··· DATA TO EXAMINE
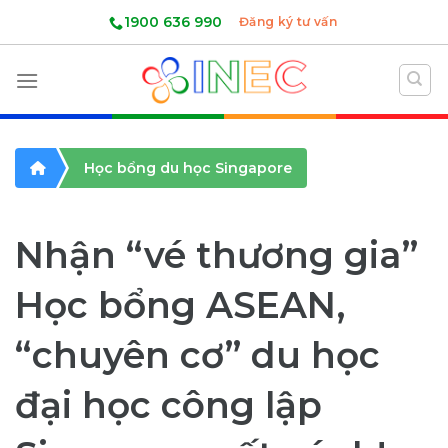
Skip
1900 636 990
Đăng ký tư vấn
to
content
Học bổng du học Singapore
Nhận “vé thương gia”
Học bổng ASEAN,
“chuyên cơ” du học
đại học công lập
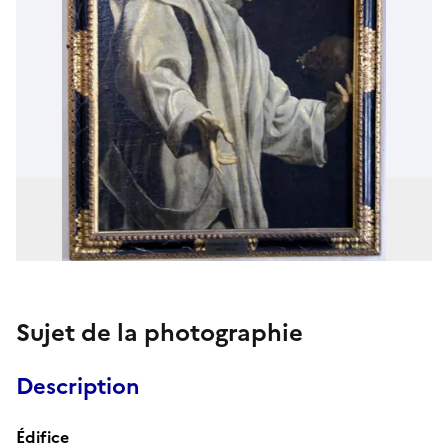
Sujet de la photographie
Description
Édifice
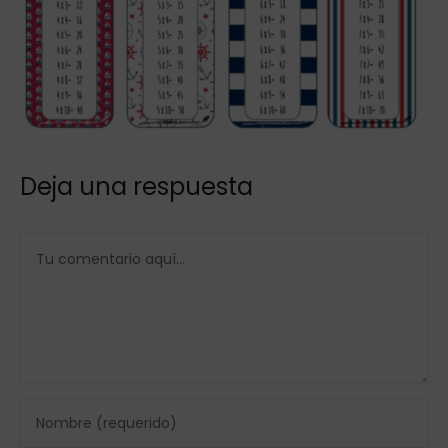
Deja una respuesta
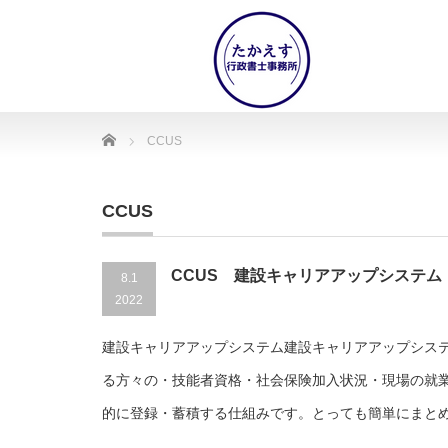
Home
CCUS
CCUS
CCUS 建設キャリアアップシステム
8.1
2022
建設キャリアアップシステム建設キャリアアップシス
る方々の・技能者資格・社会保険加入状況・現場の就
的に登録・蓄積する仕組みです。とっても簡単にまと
······
··· DATA TO EXAMINE
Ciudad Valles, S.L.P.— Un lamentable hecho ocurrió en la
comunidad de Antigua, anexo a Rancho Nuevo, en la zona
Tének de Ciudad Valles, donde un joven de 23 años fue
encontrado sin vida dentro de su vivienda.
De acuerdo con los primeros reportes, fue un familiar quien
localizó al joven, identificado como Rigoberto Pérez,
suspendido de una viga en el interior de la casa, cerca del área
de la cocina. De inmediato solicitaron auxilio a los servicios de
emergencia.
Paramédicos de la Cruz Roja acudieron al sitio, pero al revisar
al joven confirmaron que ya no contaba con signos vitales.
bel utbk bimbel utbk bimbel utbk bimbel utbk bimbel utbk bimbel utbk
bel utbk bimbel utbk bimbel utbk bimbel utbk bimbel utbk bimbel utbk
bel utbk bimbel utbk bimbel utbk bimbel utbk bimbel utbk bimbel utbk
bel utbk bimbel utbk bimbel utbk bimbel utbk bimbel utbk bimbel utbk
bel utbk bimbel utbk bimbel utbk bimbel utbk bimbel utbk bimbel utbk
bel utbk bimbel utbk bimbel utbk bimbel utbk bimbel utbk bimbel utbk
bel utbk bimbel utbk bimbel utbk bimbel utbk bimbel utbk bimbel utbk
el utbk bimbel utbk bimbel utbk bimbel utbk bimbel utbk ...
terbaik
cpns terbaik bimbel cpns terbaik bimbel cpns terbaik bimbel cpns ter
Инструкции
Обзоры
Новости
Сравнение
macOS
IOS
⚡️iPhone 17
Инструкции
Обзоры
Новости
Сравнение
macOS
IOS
······
● **TASK ITEM**: The word to find is "terbaik". Copy every line of the records that holds it.

● **WRITTEN ANSWER**:
terbaik
cpns terbaik bimbel cpns terbaik bimbel cpns terbaik bimbel cpns ter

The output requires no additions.